Segundo a decisão da 3ª Vara Especializada da Fazenda Pública de Várzea Grande, um exame de ultrassonografia feito no dia 12 de maio de 2026 apontou a existência de dois fetos vivos, com medidas, pesos estimados e frequências cardíacas diferentes.
Dez dias depois, a paciente foi internada no Hospital Geral e Maternidade de Cuiabá ainda com diagnóstico de gravidez gemelar.
Durante a internação, profissionais diferentes também registraram batimentos cardíacos atribuídos a dois fetos.. Uma ultrassonografia com Doppler chegou a ser prescrita para avaliar a gestação gemelar, mas, conforme a decisão, não há registro entre os documentos apresentados de que o exame tenha sido realizado.
A cesariana foi realizada em 24 de maio de 2026, ainda sob diagnóstico de gravidez dupla. Foi durante o procedimento que, segundo o processo, o médico constatou que havia apenas um feto.

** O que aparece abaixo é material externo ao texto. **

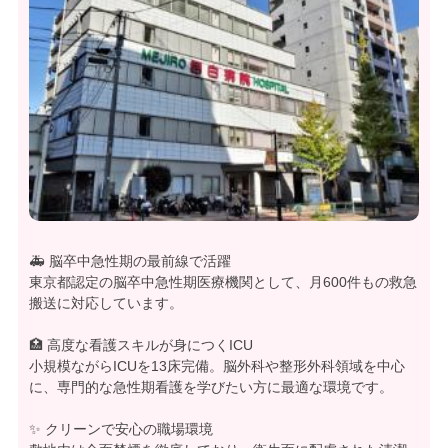
🚑 脳卒中急性期の最前線で活躍
東京都認定の脳卒中急性期医療機関として、月600件もの救急
搬送に対応しています。
🏥 高度な看護スキルが身につくICU
小規模ながらICUを13床完備。脳外科や整形外科領域を中心
に、専門的な急性期看護を学びたい方に最適な環境です。
✨ クリーンで安心の職場環境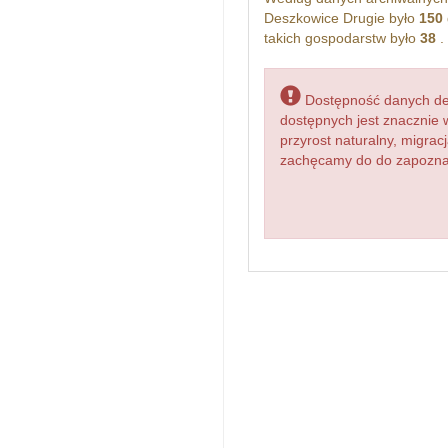
Deszkowice Drugie było
150
takich gospodarstw było
38
.
Dostępność danych dem
dostępnych jest znacznie 
przyrost naturalny, migr
zachęcamy do do zapoznani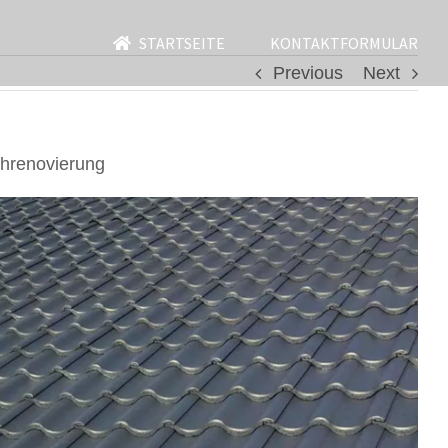
STARTSEITE
KONTAKTFORMULAR
Previous
Next
hrenovierung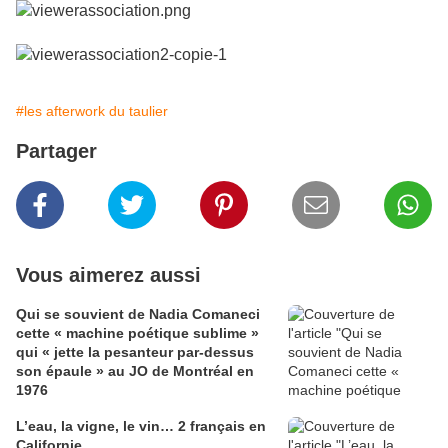
#les afterwork du taulier
Partager
Vous aimerez aussi
Qui se souvient de Nadia Comaneci
cette « machine poétique sublime »
qui « jette la pesanteur par-dessus
son épaule » au JO de Montréal en
1976
L’eau, la vigne, le vin… 2 français en
Californie…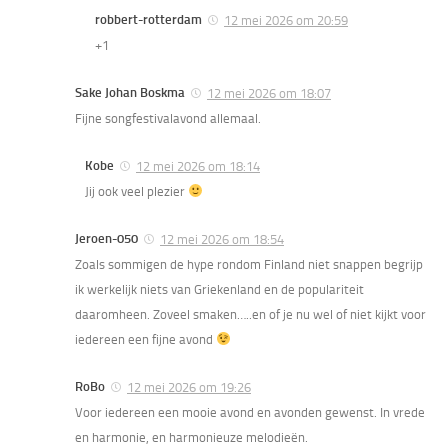
robbert-rotterdam
12 mei 2026 om 20:59
+1
Sake Johan Boskma
12 mei 2026 om 18:07
Fijne songfestivalavond allemaal.
Kobe
12 mei 2026 om 18:14
Jij ook veel plezier
Jeroen-050
12 mei 2026 om 18:54
Zoals sommigen de hype rondom Finland niet snappen begrijp
ik werkelijk niets van Griekenland en de populariteit
daaromheen. Zoveel smaken…..en of je nu wel of niet kijkt voor
iedereen een fijne avond
RoBo
12 mei 2026 om 19:26
Voor iedereen een mooie avond en avonden gewenst. In vrede
en harmonie, en harmonieuze melodieën.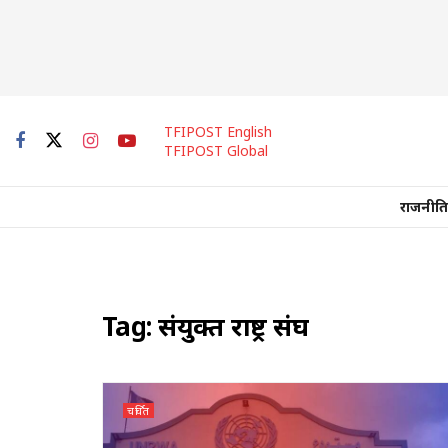
TFIPOST English
TFIPOST Global
राजनीति
Tag:
संयुक्त राष्ट्र संघ
चर्चित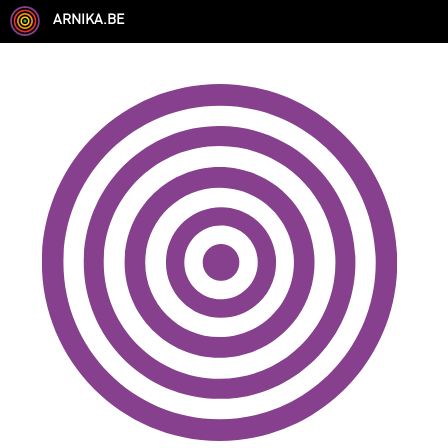
ARNIKA.BE
GENRE
DISCIPLINE
AUTRE COMPÉTENCE
TYPE
LANGUES PARLÉES
ÉCOLE
CHEVEUX
TAILLE
CORPULENCE
ANNÉE DE NAISSANCE
ANNULER LES FILTRES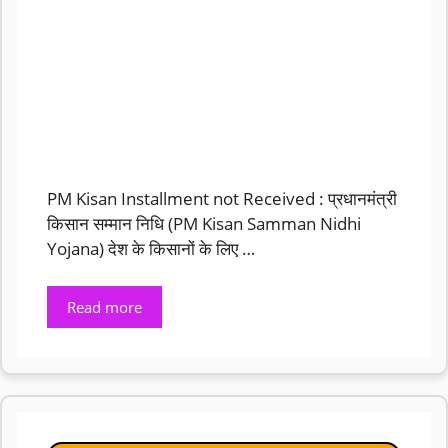
PM Kisan Installment not Received : प्रधानमंत्री
किसान सम्मान निधि (PM Kisan Samman Nidhi
Yojana) देश के किसानों के लिए …
Read more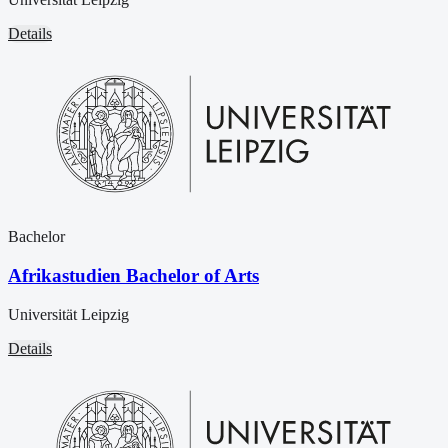
Details
Bachelor
Afrikastudien Bachelor of Arts
Universität Leipzig
Details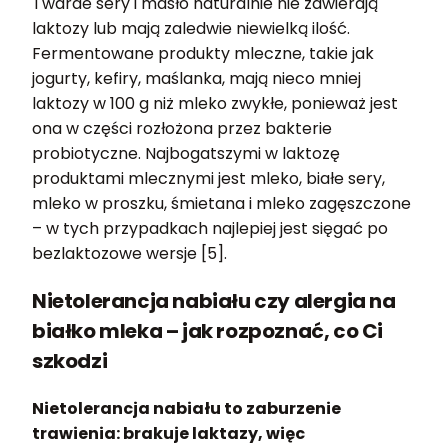
Twarde sery i masło naturalnie nie zawierają
laktozy lub mają zaledwie niewielką ilość.
Fermentowane produkty mleczne, takie jak
jogurty, kefiry, maślanka, mają nieco mniej
laktozy w 100 g niż mleko zwykłe, ponieważ jest
ona w części rozłożona przez bakterie
probiotyczne. Najbogatszymi w laktozę
produktami mlecznymi jest mleko, białe sery,
mleko w proszku, śmietana i mleko zagęszczone
– w tych przypadkach najlepiej jest sięgać po
bezlaktozowe wersje [5].
Nietolerancja nabiału czy alergia na
białko mleka – jak rozpoznać, co Ci
szkodzi
Nietolerancja nabiału to zaburzenie
trawienia: brakuje laktazy, więc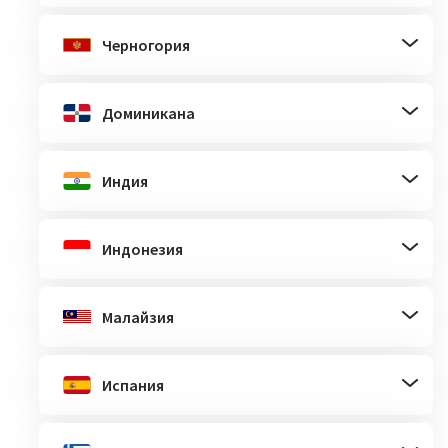
Черногория
Доминикана
Индия
Индонезия
Малайзия
Испания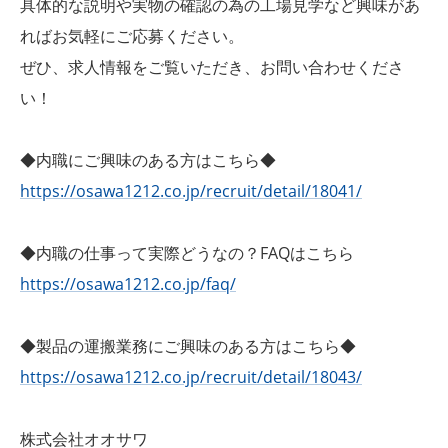
具体的な説明や実物の確認の為の工場見学など興味があ
ればお気軽にご応募ください。
ぜひ、求人情報をご覧いただき、お問い合わせくださ
い！
◆内職にご興味のある方はこちら◆
https://osawa1212.co.jp/recruit/detail/18041/
◆内職の仕事って実際どうなの？FAQはこちら
https://osawa1212.co.jp/faq/
◆製品の運搬業務にご興味のある方はこちら◆
https://osawa1212.co.jp/recruit/detail/18043/
株式会社オオサワ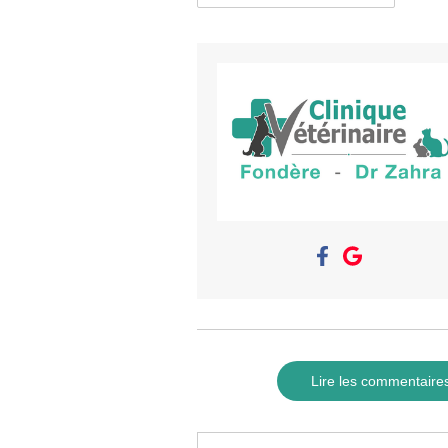
Lire les commentaires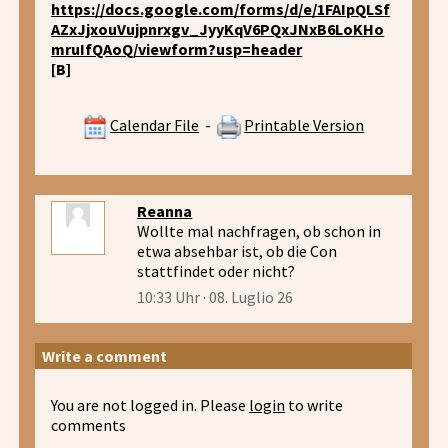
https://docs.google.com/forms/d/e/1FAIpQLSf
AZxJjxouVujpnrxgv_JyyKqV6PQxJNxB6LoKHo
mruIfQAoQ/viewform?usp=header
[B]
Calendar File
-
Printable Version
Reanna
Wollte mal nachfragen, ob schon in
etwa absehbar ist, ob die Con
stattfindet oder nicht?
10:33 Uhr · 08. Luglio 26
Write a comment
You are not logged in. Please
login
to write
comments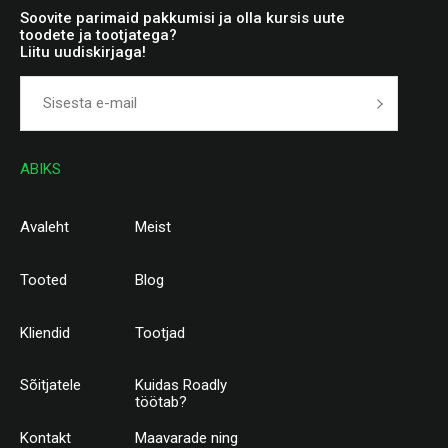
Soovite parimaid pakkumisi ja olla kursis uute
toodete ja tootjatega?
Liitu uudiskirjaga!
ABIKS
Avaleht
Meist
Tooted
Blog
Kliendid
Tootjad
Sõitjatele
Kuidas Roadly
töötab?
Kontakt
Maavarade ning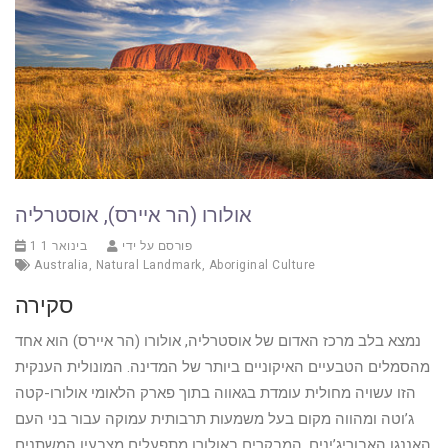
אולורו (הר איירס), אוסטרליה
פורסם על ידי
1 בינואר 1
Australia
,
Natural Landmark
,
Aboriginal Culture
סקירה
נמצא בלב מרכז האדום של אוסטרליה, אולורו (הר איירס) הוא אחד
מהסמלים הטבעיים האיקוניים ביותר של המדינה. המונולית הענקית
הזו עשויה מחולית עומדת בגאווה בתוך פארק הלאומי אולורו-קטה
ג’וטה ומהווה מקום בעל משמעות תרבותית עמוקה עבור בני העם
האננגו האבוריג’ינים. המבקרים באולורו מתפעלים מצבעיו המשתנים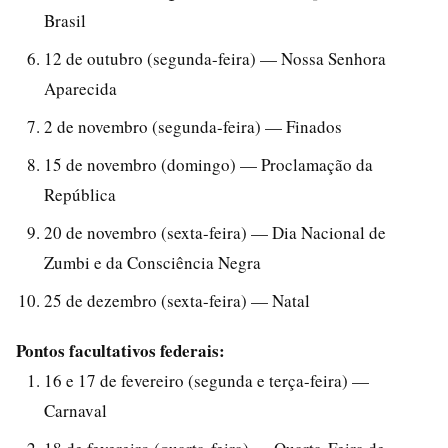
Brasil
12 de outubro (segunda-feira) — Nossa Senhora
Aparecida
2 de novembro (segunda-feira) — Finados
15 de novembro (domingo) — Proclamação da
República
20 de novembro (sexta-feira) — Dia Nacional de
Zumbi e da Consciência Negra
25 de dezembro (sexta-feira) — Natal
Pontos facultativos federais:
16 e 17 de fevereiro (segunda e terça-feira) —
Carnaval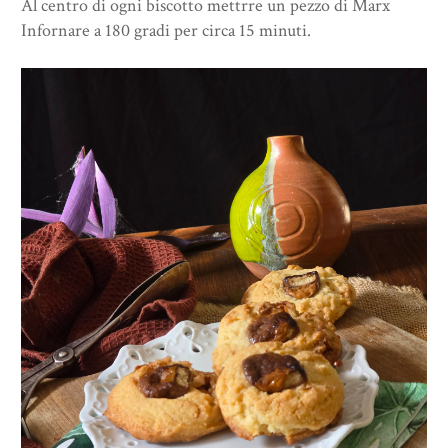
Al centro di ogni biscotto mettrre un pezzo di Marx
Infornare a 180 gradi per circa 15 minuti.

O juiz destacou ainda que o próprio resumo neonatal produzido pelo hospital dizia que o bebê havia nascido de cesárea por causa de uma gestação gemelar, embora não houvesse um segundo recém-nascido.
Para a Justiça, as informações contraditórias presentes nos documentos justificam a preservação imediata das provas enquanto o caso é investigado.
A ação foi movida pela mãe das crianças contra o laboratório responsável pelo exame, dois médicos, a associação mantenedora do Hospital Geral e Maternidade de Cuiabá e o Município de Cuiabá.
Esterilização também é questionada
Outro ponto citado no processo é que, durante a mesma cesárea, a mulher foi submetida a uma fimbriectomia bilateral, procedimento de laqueadura.
A ação questiona a ausência, nos documentos conhecidos até agora, de um novo registro de confirmação da vontade da paciente depois que a equipe constatou que não se tratava de uma gravidez de gêmeos.
A família pede indenização por danos morais, existenciais e materiais, além de alegar violação à autonomia reprodutiva. Os pedidos de indenização ainda serão analisados no decorrer do processo.
A Justiça determinou que o laboratório preserve as imagens originais da ultrassonografia, arquivos digitais, vídeos, medições e demais dados do exame realizado em maio. O material deverá ser apresentado em até 15 dias.

Já o hospital deverá manter preservados os prontuários da mãe e do bebê, registros dos batimentos cardíacos atribuídos aos dois fetos, fichas da cirurgia e da anestesia, documentos sobre a esterilização e termos de consentimento, entre outros materiais.
Também foi proibido o descarte de eventual material relacionado à placenta que ainda esteja armazenado.
O juiz considerou que parte dessas provas pode ser apagada ou descartada com o passar do tempo, o que poderia prejudicar a apuração do caso.
Caso as determinações não sejam cumpridas, foi fixada multa diária de R$ 1 mil por item descumprido.
Procurada, a defesa da paciente afirmou que está aguardando as partes se manifestarem nos autos. Já o Hospital Geral afirmou que não irá se posicionar sobre o caso.